■ DATASET:
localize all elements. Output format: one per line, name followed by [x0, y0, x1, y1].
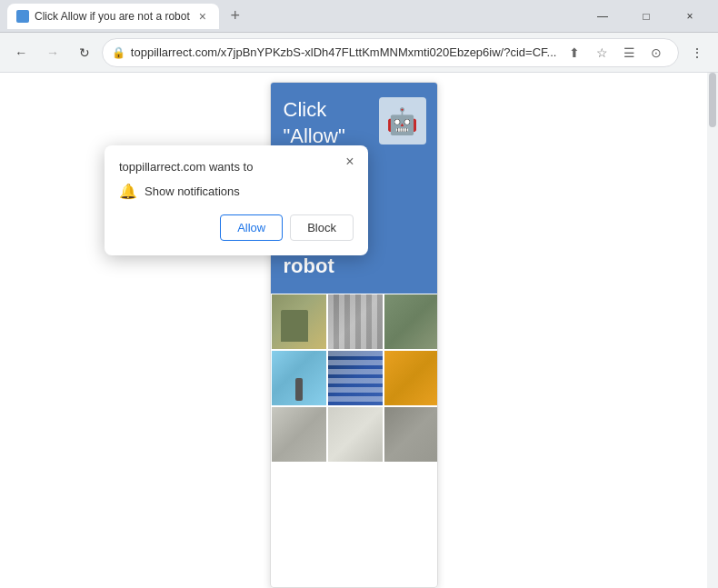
block-button[interactable]: Block — [290, 214, 354, 241]
address-actions: ⬆ ☆ ☰ ⊙ — [562, 40, 669, 65]
permission-label: Show notifications — [145, 184, 240, 198]
popup-permission-row: 🔔 Show notifications — [119, 183, 354, 200]
grid-cell-8[interactable] — [327, 406, 384, 463]
scrollbar[interactable] — [707, 73, 718, 588]
tab-strip: Click Allow if you are not a robot × + — [7, 0, 582, 32]
grid-cell-4[interactable] — [271, 350, 327, 406]
active-tab[interactable]: Click Allow if you are not a robot × — [7, 4, 219, 29]
grid-cell-3[interactable] — [384, 294, 438, 350]
grid-cell-6[interactable] — [384, 350, 438, 406]
captcha-bold-text: robot — [284, 254, 334, 277]
grid-cell-9[interactable] — [384, 406, 438, 463]
share-icon-button[interactable]: ⬆ — [562, 40, 587, 65]
chrome-menu-button[interactable]: ⋮ — [683, 38, 711, 67]
navigation-bar: ← → ↻ 🔒 toppillarrect.com/x7jpBnYPKzbS-x… — [0, 33, 718, 73]
scrollbar-thumb[interactable] — [709, 73, 716, 127]
bookmark-icon-button[interactable]: ☆ — [589, 40, 614, 65]
bell-icon: 🔔 — [119, 183, 137, 200]
new-tab-button[interactable]: + — [223, 4, 248, 29]
tab-title: Click Allow if you are not a robot — [35, 10, 190, 23]
window-controls: — □ × — [582, 3, 711, 30]
grid-cell-1[interactable] — [271, 294, 327, 350]
popup-close-button[interactable]: × — [341, 153, 359, 171]
popup-actions: Allow Block — [119, 214, 354, 241]
grid-cell-7[interactable] — [271, 406, 327, 463]
profile-icon-button[interactable]: ⊙ — [643, 40, 669, 65]
permission-popup: × toppillarrect.com wants to 🔔 Show noti… — [105, 145, 368, 255]
tab-close-button[interactable]: × — [195, 9, 210, 24]
minimize-button[interactable]: — — [582, 3, 623, 30]
browser-content: 🔍 risk.com 🤖 Click "Allow" if you see a … — [0, 73, 718, 588]
lock-icon: 🔒 — [112, 46, 125, 59]
back-button[interactable]: ← — [7, 38, 35, 67]
grid-cell-5[interactable] — [327, 350, 384, 406]
forward-button[interactable]: → — [39, 38, 67, 67]
close-window-button[interactable]: × — [669, 3, 711, 30]
url-text: toppillarrect.com/x7jpBnYPKzbS-xlDh47FLt… — [131, 45, 557, 59]
reading-list-icon-button[interactable]: ☰ — [616, 40, 642, 65]
captcha-grid — [271, 294, 437, 463]
title-bar: Click Allow if you are not a robot × + —… — [0, 0, 718, 33]
tab-favicon — [16, 10, 29, 23]
grid-cell-2[interactable] — [327, 294, 384, 350]
captcha-line1: Click — [284, 98, 327, 121]
robot-emoji: 🤖 — [386, 106, 418, 136]
maximize-button[interactable]: □ — [625, 3, 667, 30]
allow-button[interactable]: Allow — [220, 214, 283, 241]
refresh-button[interactable]: ↻ — [70, 38, 98, 67]
address-bar[interactable]: 🔒 toppillarrect.com/x7jpBnYPKzbS-xlDh47F… — [102, 38, 680, 67]
robot-image: 🤖 — [379, 97, 426, 145]
popup-domain-text: toppillarrect.com wants to — [119, 160, 354, 174]
captcha-line2: "Allow" — [284, 125, 345, 147]
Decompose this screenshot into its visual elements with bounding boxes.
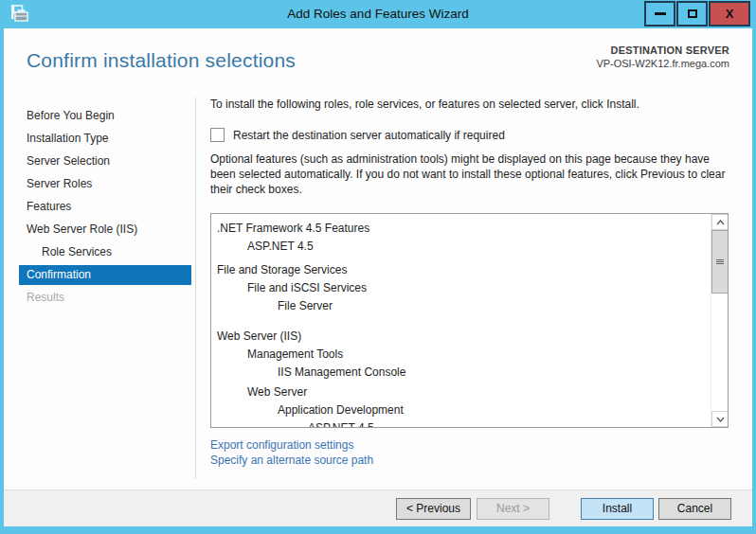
server-manager-icon <box>9 4 30 25</box>
optional-features-note: Optional features (such as administratio… <box>210 151 734 197</box>
selection-list-item: ASP.NET 4.5 <box>211 419 728 428</box>
scroll-up-icon <box>716 220 725 225</box>
list-scrollbar[interactable] <box>711 214 728 427</box>
restart-checkbox-label: Restart the destination server automatic… <box>233 129 505 142</box>
page-title: Confirm installation selections <box>27 49 296 72</box>
selection-list-item: Application Development <box>211 401 728 419</box>
sidebar-item-features[interactable]: Features <box>19 197 191 217</box>
wizard-content: Confirm installation selections DESTINAT… <box>4 28 752 526</box>
close-button[interactable]: X <box>709 1 750 27</box>
titlebar: Add Roles and Features Wizard X <box>4 0 752 28</box>
minimize-button[interactable] <box>644 1 675 27</box>
export-configuration-settings-link[interactable]: Export configuration settings <box>210 437 373 453</box>
selection-list-item: Web Server (IIS) <box>211 328 728 346</box>
sidebar-item-server-selection[interactable]: Server Selection <box>19 151 191 171</box>
selection-list-item: File and iSCSI Services <box>211 279 728 297</box>
cancel-button[interactable]: Cancel <box>658 498 731 520</box>
destination-server-block: DESTINATION SERVER VP-OSI-W2K12.fr.mega.… <box>596 44 729 69</box>
selection-list-item: ASP.NET 4.5 <box>211 238 728 256</box>
wizard-window: Add Roles and Features Wizard X Confirm … <box>0 0 756 534</box>
scroll-up-button[interactable] <box>711 214 729 230</box>
scroll-down-button[interactable] <box>711 411 729 427</box>
selection-list-item: File Server <box>211 297 728 315</box>
instruction-text: To install the following roles, role ser… <box>210 98 737 111</box>
maximize-button[interactable] <box>676 1 708 27</box>
maximize-icon <box>688 9 697 18</box>
window-controls: X <box>643 1 750 27</box>
sidebar-item-server-roles[interactable]: Server Roles <box>19 174 191 194</box>
minimize-icon <box>655 12 666 15</box>
scrollbar-thumb[interactable] <box>711 230 729 294</box>
restart-checkbox[interactable] <box>210 128 225 142</box>
destination-server-label: DESTINATION SERVER <box>596 44 729 56</box>
selection-list-item: .NET Framework 4.5 Features <box>211 220 728 238</box>
install-button[interactable]: Install <box>581 498 654 520</box>
sidebar-item-confirmation[interactable]: Confirmation <box>19 265 191 285</box>
selection-list-item: IIS Management Console <box>211 364 728 382</box>
sidebar-item-results: Results <box>19 288 191 308</box>
sidebar-item-before-you-begin[interactable]: Before You Begin <box>19 106 191 126</box>
destination-server-name: VP-OSI-W2K12.fr.mega.com <box>596 58 729 69</box>
selection-list-item: File and Storage Services <box>211 261 728 279</box>
selection-list-item: Web Server <box>211 383 728 401</box>
button-bar: < PreviousNext >InstallCancel <box>4 490 752 526</box>
footer-links: Export configuration settingsSpecify an … <box>210 437 373 468</box>
selected-features-list[interactable]: .NET Framework 4.5 FeaturesASP.NET 4.5Fi… <box>210 213 729 428</box>
next-button: Next > <box>477 498 549 520</box>
scroll-down-icon <box>716 417 725 422</box>
specify-an-alternate-source-path-link[interactable]: Specify an alternate source path <box>210 453 373 468</box>
selection-list-item: Management Tools <box>211 346 728 364</box>
window-title: Add Roles and Features Wizard <box>4 0 752 28</box>
sidebar-item-web-server-role-iis[interactable]: Web Server Role (IIS) <box>19 220 191 240</box>
sidebar-item-installation-type[interactable]: Installation Type <box>19 129 191 149</box>
close-icon: X <box>726 7 734 21</box>
scrollbar-grip <box>716 259 724 260</box>
previous-button[interactable]: < Previous <box>396 498 471 520</box>
wizard-steps-sidebar: Before You BeginInstallation TypeServer … <box>4 98 196 479</box>
restart-checkbox-row: Restart the destination server automatic… <box>210 128 505 142</box>
sidebar-item-role-services[interactable]: Role Services <box>19 242 191 262</box>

■ WHAT THE TASK REQUIRES: Lines above with "name": state how many, nothing more.

■ REPLY TO THE TASK: 2